Some workers did the math and aren't sure Amazon's promises add up. (Scott Lewis / Flickr)

Many Amazon workers aren’t sure that the company’s decision to raise its minimum wage to $15 an hour will actually result in more overall pay. The company will be getting rid of performance bonuses and its stock program, and employees had previously been expecting higher bonuses during the holiday season. Amazon’s founder and CEO, Jeff Bezos, is the richest person in the world.

The policy change will begin Nov. 1 and affect 250,000 employees and 100,000 seasonal workers. Contractors will not be included. This policy change also does not address previous employee concerns such as having to work on holidays, productivity goals so high there is no time for bathroom breaks, and intense surveillance during the workday.

While independent Vermont Sen. Bernie Sanders praised Bezos, many concerned workers did the paycheck calculations for themselves.

“I feel hugely disrespected,” a Maryland warehouse worker told The Associated Press about the so-called raise. “The ones who are loyal should be rewarded for loyalty, not smacked in the face.”

“Amazon isn’t giving its employees a raise, they’re taking money from us,” one Arizona worker told Yahoo. “It only looks good if folks don’t know the truth.” He said his hourly wage was being increased from $15.25 to $16.25, but that he had expected to earn a few thousand dollars from the now-canceled incentive programs.

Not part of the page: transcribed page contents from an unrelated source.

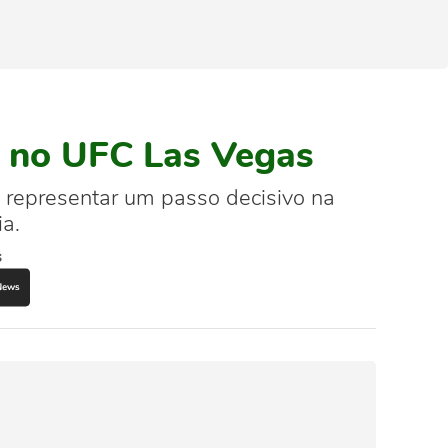
al no UFC Las Vegas
 representar um passo decisivo na
a.
s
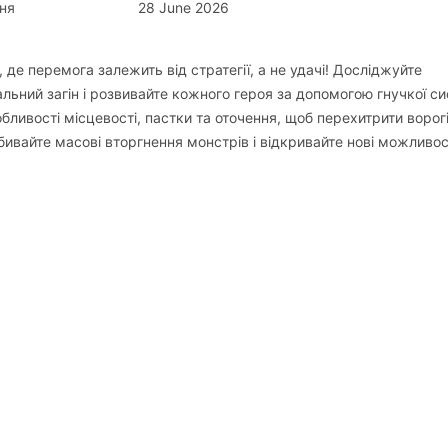
ня
28 June 2026
 де перемога залежить від стратегії, а не удачі! Досліджуйте
альний загін і розвивайте кожного героя за допомогою гнучкої с
обливості місцевості, пастки та оточення, щоб перехитрити ворогі
дбивайте масові вторгнення монстрів і відкривайте нові можливос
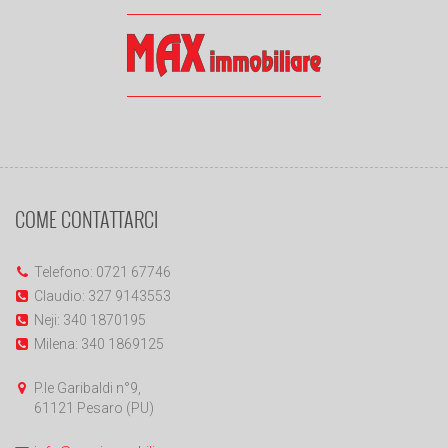
COME CONTATTARCI
Telefono: 0721 67746
Claudio: 327 9143553
Neji: 340 1870195
Milena: 340 1869125
P.le Garibaldi n°9,
61121 Pesaro (PU)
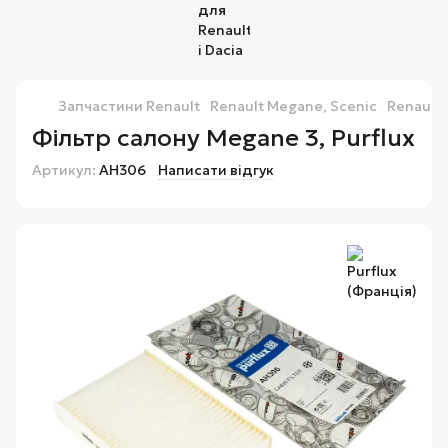
Запчастини Renault
Renault Megane, Scenic
Renault 
Фільтр салону Megane 3, Purflux
Артикул:
AH306
Написати відгук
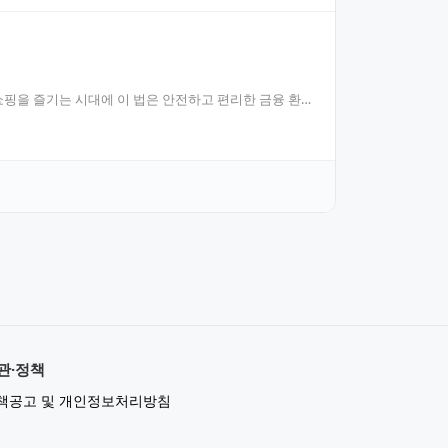
핑을 즐기는 시대에 이 법은 안전하고 편리한 금융 환
관·정책
책공고 및 개인정보처리방침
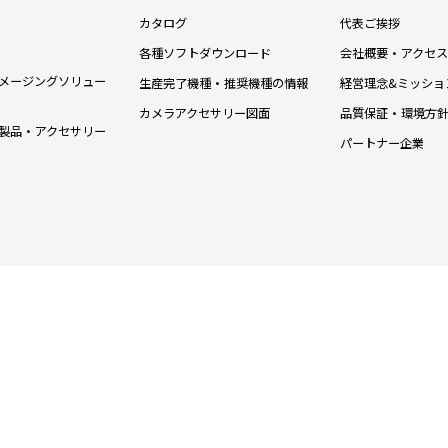
カタログ
代表ご挨拶
各種ソフトダウンロード
会社概要・アクセス
メージングソリュー
生産完了機種・推奨機種の情報
経営理念&ミッショ
カメラアクセサリー図面
品質保証・環境方
製品・アクセサリー
パートナー企業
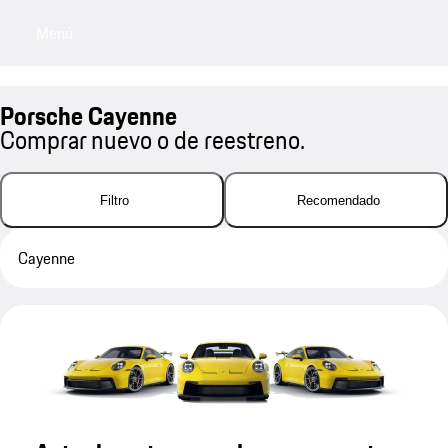
Menú
My sa
Porsche Cayenne
Comprar nuevo o de reestreno.
Filtro
Recomendado
Cayenne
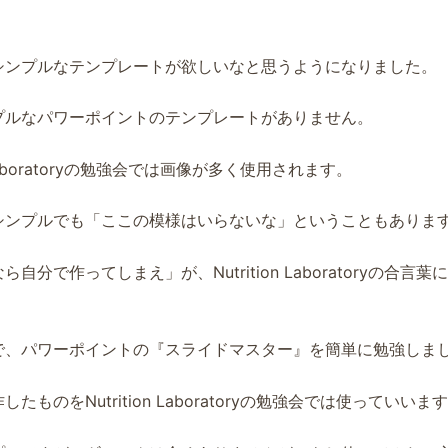
シンプルなテンプレートが欲しいなと思うようになりました。
プルなパワーポイントのテンプレートがありません。
on Laboratoryの勉強会では画像が多く使用されます。
シンプルでも「ここの模様はいらないな」ということもありま
自分で作ってしまえ」が、Nutrition Laboratoryの合言
で、パワーポイントの『スライドマスター』を簡単に勉強しま
たものをNutrition Laboratoryの勉強会では使っていいま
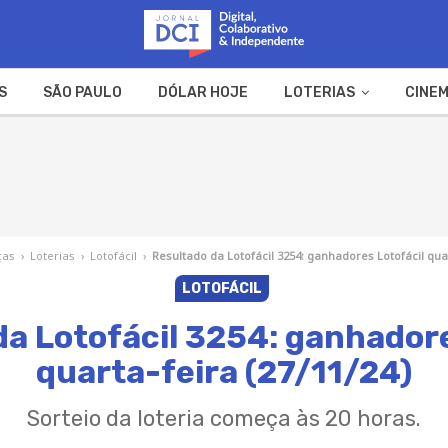
S
SÃO PAULO
DÓLAR HOJE
LOTERIAS
CINEM
A FAZENDA
WEB STORIES
ças
›
Loterias
›
Lotofácil
›
Resultado da Lotofácil 3254: ganhadores Lotofácil quar
LOTOFÁCIL
da Lotofácil 3254: ganhadore
quarta-feira (27/11/24)
Sorteio da loteria começa às 20 horas.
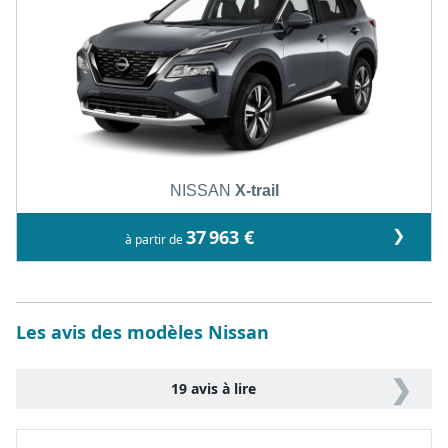
NISSAN
X-trail
❯
37 963 €
à partir de
Les avis des modèles Nissan
❯
19 avis à lire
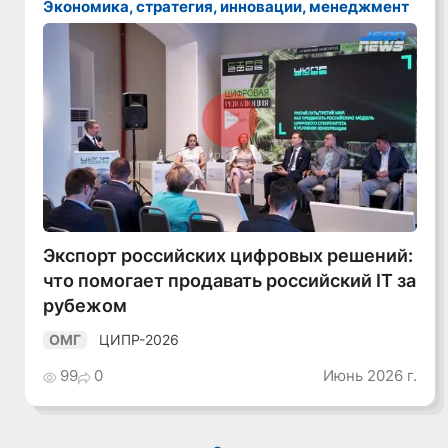
Экономика, стратегия, инновации, менеджмент
Смотреть видео
Экспорт российских цифровых решений:
что помогает продавать российский IT за
рубежом
ЦИПР-2026
ОМГ
99
0
Июнь 2026 г.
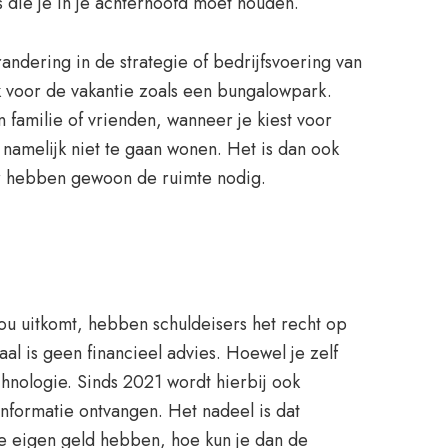
ps die je in je achterhoofd moet houden.
ndering in de strategie of bedrijfsvoering van
uk voor de vakantie zoals een bungalowpark.
 familie of vrienden, wanneer je kiest voor
namelijk niet te gaan wonen. Het is dan ook
aar hebben gewoon de ruimte nodig.
jou uitkomt, hebben schuldeisers het recht op
l is geen financieel advies. Hoewel je zelf
chnologie. Sinds 2021 wordt hierbij ook
formatie ontvangen. Het nadeel is dat
de eigen geld hebben, hoe kun je dan de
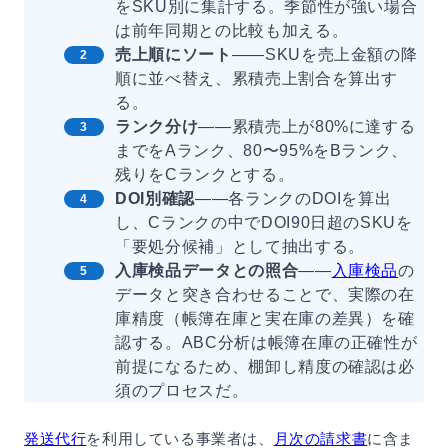
をSKU別に集計する。季節性が強い場合
は前年同期との比較も加える。
売上順にソート
——SKUを売上金額の降
順に並べ替え、累積売上割合を算出す
る。
ランク分け
——累積売上が80%に達する
までをAランク、80〜95%をBランク、
残りをCランクとする。
DOI別確認
——各ランクのDOIを算出
し、Cランクの中でDOI90日超のSKUを
「要処分候補」として抽出する。
入庫検品データとの照合
——
入庫検品
の
データと突き合わせることで、実際の在
庫精度（帳簿在庫と実在庫の差異）を確
認する。ABC分析は帳簿在庫の正確性が
前提になるため、棚卸し精度の確認は必
須のプロセスだ。
発送代行
を利用している事業者は、
月次の請求書
に含ま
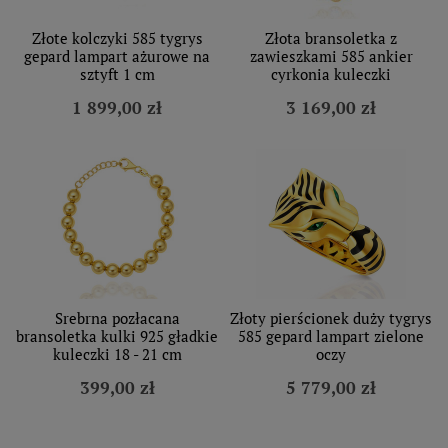
Złote kolczyki 585 tygrys
Złota bransoletka z
gepard lampart ażurowe na
zawieszkami 585 ankier
sztyft 1 cm
cyrkonia kuleczki
1 899,00 zł
3 169,00 zł
Srebrna pozłacana
Złoty pierścionek duży tygrys
bransoletka kulki 925 gładkie
585 gepard lampart zielone
kuleczki 18 - 21 cm
oczy
399,00 zł
5 779,00 zł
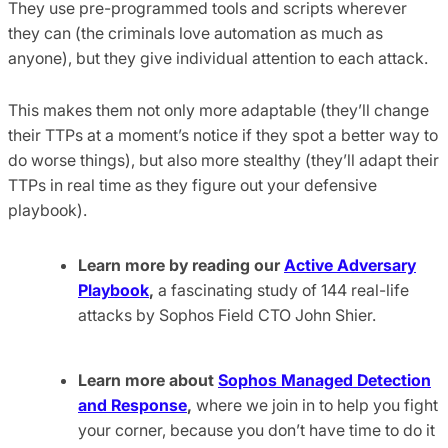
They use pre-programmed tools and scripts wherever
they can (the criminals love automation as much as
anyone), but they give individual attention to each attack.
This makes them not only more adaptable (they’ll change
their TTPs at a moment’s notice if they spot a better way to
do worse things), but also more stealthy (they’ll adapt their
TTPs in real time as they figure out your defensive
playbook).
Learn more by reading our
Active Adversary
Playbook
,
a fascinating study of 144 real-life
attacks by Sophos Field CTO John Shier.
Learn more about
Sophos Managed Detection
and Response
,
where we join in to help you fight
your corner, because you don’t have time to do it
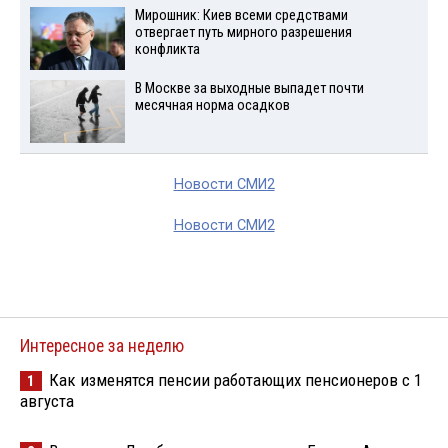
Мирошник: Киев всеми средствами
отвергает путь мирного разрешения
конфликта
В Москве за выходные выпадет почти
месячная норма осадков
Новости СМИ2
Новости СМИ2
Интересное за неделю
Как изменятся пенсии работающих пенсионеров с 1
1
августа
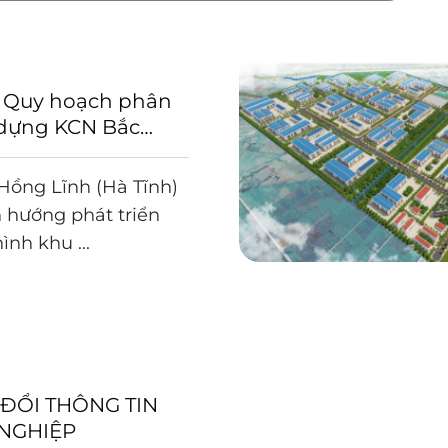
 Quy hoạch phân
 dựng KCN Bắc
nh
ồng Lĩnh (Hà Tĩnh)
 hướng phát triển
ình khu ...
 ĐỔI THÔNG TIN
NGHIỆP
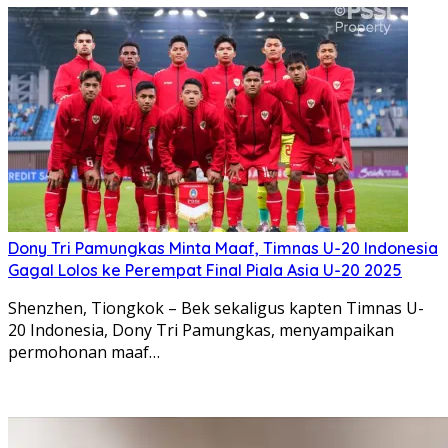
Dony Tri Pamungkas Minta Maaf, Timnas U-20 Indonesia
Gagal Lolos ke Perempat Final Piala Asia U-20 2025
Shenzhen, Tiongkok – Bek sekaligus kapten Timnas U-
20 Indonesia, Dony Tri Pamungkas, menyampaikan
permohonan maaf…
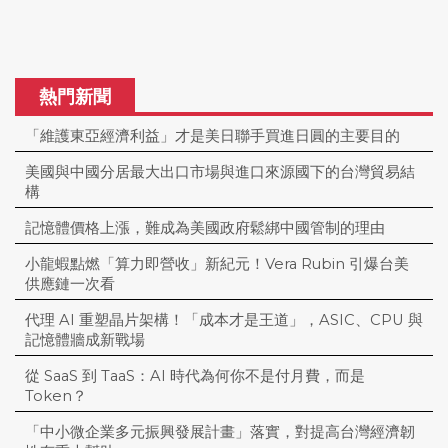
熱門新聞
「維護東亞經濟利益」才是美日聯手買進日圓的主要目的
美國與中國分居最大出口市場與進口來源國下的台灣貿易結
構
記憶體價格上漲，難成為美國政府鬆綁中國管制的理由
小龍蝦點燃「算力即營收」新紀元！Vera Rubin 引爆台美
供應鏈一次看
代理 AI 重塑晶片架構！「成本才是王道」，ASIC、CPU 與
記憶體牆成新戰場
從 SaaS 到 TaaS：AI 時代為何你不是付月費，而是
Token？
「中小微企業多元振興發展計畫」落實，對提高台灣經濟韌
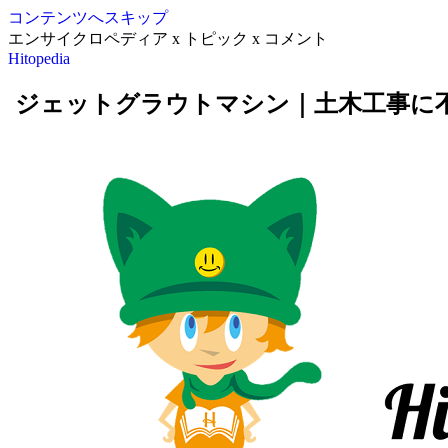
コンテンツへスキップ
エンサイクロペディア x トピック x コメント
Hitopedia
ジェットグラウトマシン｜土木工事に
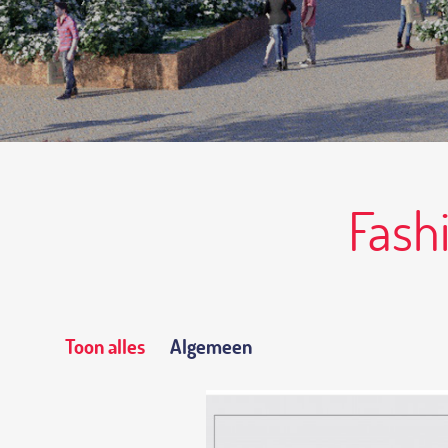
Fash
Toon alles
Algemeen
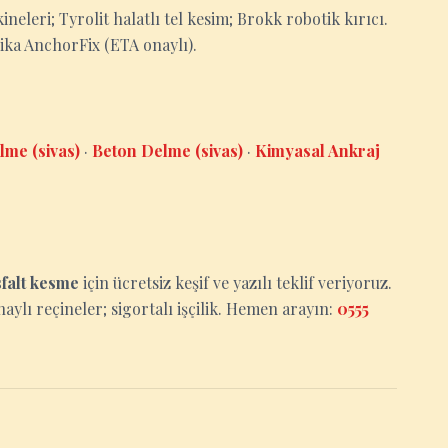
eleri; Tyrolit halatlı tel kesim; Brokk robotik kırıcı.
Sika AnchorFix (ETA onaylı).
lme (sivas)
·
Beton Delme (sivas)
·
Kimyasal Ankraj
sfalt kesme
için ücretsiz keşif ve yazılı teklif veriyoruz.
aylı reçineler; sigortalı işçilik. Hemen arayın:
0555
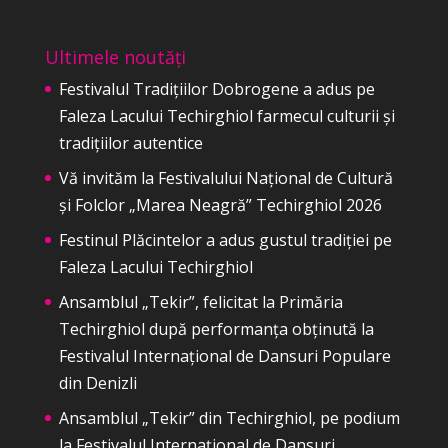
Ultimele noutăți
Festivalul Tradițiilor Dobrogene a adus pe
Faleza Lacului Techirghiol farmecul culturii și
tradițiilor autentice
Vă invităm la Festivalului Național de Cultură
și Folclor „Marea Neagră” Techirghiol 2026
Festinul Plăcintelor a adus gustul tradiției pe
Faleza Lacului Techirghiol
Ansamblul „Tekir”, felicitat la Primăria
Techirghiol după performanța obținută la
Festivalul Internațional de Dansuri Populare
din Denizli
Ansamblul „Tekir” din Techirghiol, pe podium
la Festivalul Internațional de Dansuri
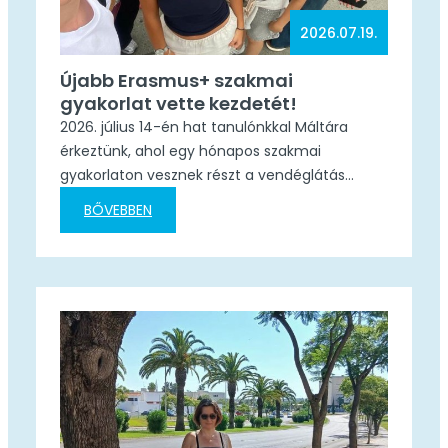
2026.07.19.
Újabb Erasmus+ szakmai
gyakorlat vette kezdetét!
2026. július 14-én hat tanulónkkal Máltára
érkeztünk, ahol egy hónapos szakmai
gyakorlaton vesznek részt a vendéglátás
területén. Diákjaink két szállodában szereznek
BŐVEBBEN
értékes szakmai tapasztalatot, miközben
fejlesztik idegen nyelvi készségeiket és
betekintést nyernek a nemzetközi
munkakultúrába. A mobilitás időtartama:
2026.07.14. – 2026.08.12. Mobilitási azonosító:
2025-1-HU01-KA122-VET-000339658
Szervező/fogadó intézmény: Easy Job Bridge
Sok sikert kívánunk diákjainknak ehhez a…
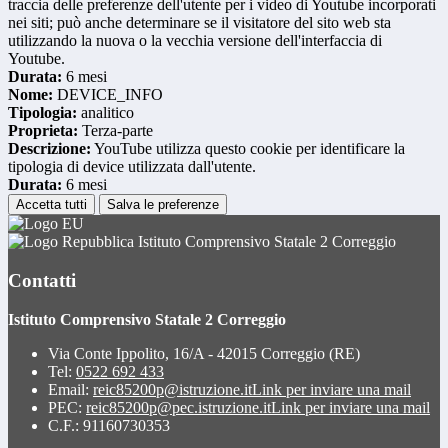
traccia delle preferenze dell'utente per i video di Youtube incorporati
nei siti; può anche determinare se il visitatore del sito web sta
utilizzando la nuova o la vecchia versione dell'interfaccia di
Youtube.
Durata:
6 mesi
Nome:
DEVICE_INFO
Tipologia:
analitico
Proprieta:
Terza-parte
Descrizione:
YouTube utilizza questo cookie per identificare la
tipologia di device utilizzata dall'utente.
Durata:
6 mesi
Accetta tutti
Salva le preferenze
Istituto Comprensivo Statale 2 Correggio
Contatti
Istituto Comprensivo Statale 2 Correggio
Via Conte Ippolito, 16/A - 42015 Correggio (RE)
Tel:
0522 692 433
Email:
reic85200p@istruzione.it
Link per inviare una mail
PEC:
reic85200p@pec.istruzione.it
Link per inviare una mail
C.F.: 91160730353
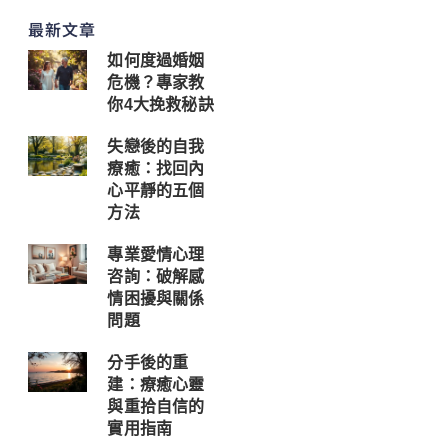
最新文章
如何度過婚姻
危機？專家教
你4大挽救秘訣
失戀後的自我
療癒：找回內
心平靜的五個
方法
專業愛情心理
咨詢：破解感
情困擾與關係
問題
分手後的重
建：療癒心靈
與重拾自信的
實用指南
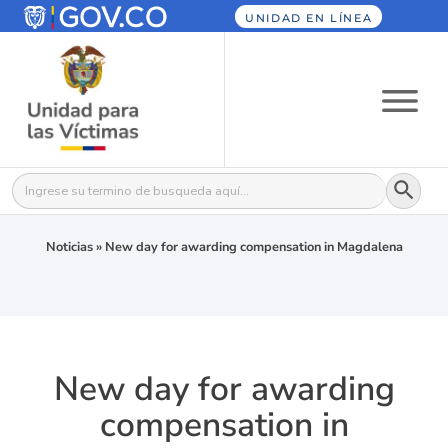
UNIDAD EN LÍNEA
Botón
Buscar:
Noticias
»
New day for awarding compensation in Magdalena
New day for awarding
compensation in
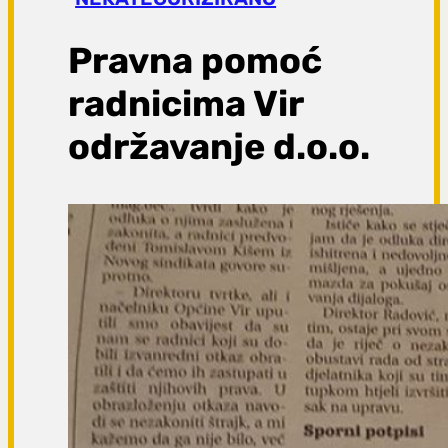
a
g
Pravna pomoć
a
radnicima Vir
održavanje d.o.o.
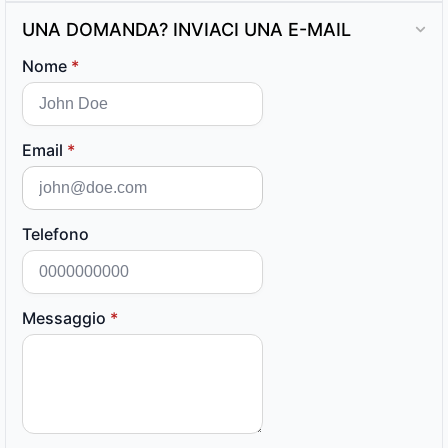
UNA DOMANDA? INVIACI UNA E-MAIL
Nome
*
Email
*
Telefono
Messaggio
*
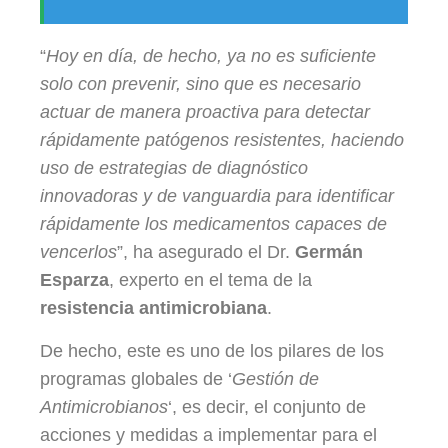
“
Hoy en día, de hecho, ya no es suficiente
solo con prevenir, sino que es necesario
actuar de manera proactiva para detectar
rápidamente patógenos resistentes, haciendo
uso de estrategias de diagnóstico
innovadoras y de vanguardia para identificar
rápidamente los medicamentos capaces de
vencerlos
”, ha asegurado el Dr.
Germán
Esparza
, experto en el tema de la
resistencia antimicrobiana
.
De hecho, este es uno de los pilares de los
programas globales de ‘
Gestión de
Antimicrobianos
‘, es decir, el conjunto de
acciones y medidas a implementar para el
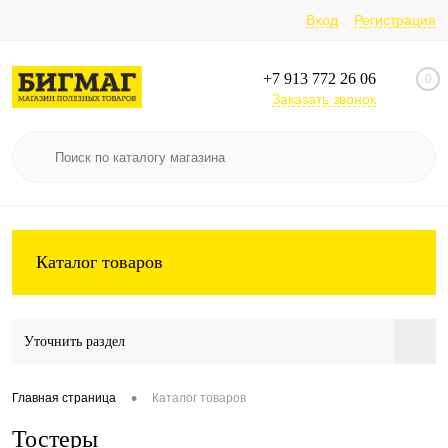
Вход
Регистрация
+7 913 772 26 06
0
Заказать звонок
Каталог товаров
Уточнить раздел
•
Главная страница
Каталог товаров
Тостеры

One Pennsylvania warehouse worker told The Associated Press she expects to make $3,000 a year less without the bonus. A worker who spoke with Wired said he expects to see a loss of $1,400 a year.

During the holiday season, Amazon workers could previously expect bigger, incentive-based payments.

“The timing of this; I don’t think it’s that much of a coincidence,” the Amazon worker told Wired. “November and December were the months where they would double the attendance and productivity bonuses.”

Amazon said in a statement: “We can confirm that all hourly Operations and Customer Service employees will see an increase in their total compensation as a result of this announcement. In addition, because it’s no longer incentive-based, the compensation will be more immediate and predictable.” The company also said that it will introduce a program next year for employees to buy stock.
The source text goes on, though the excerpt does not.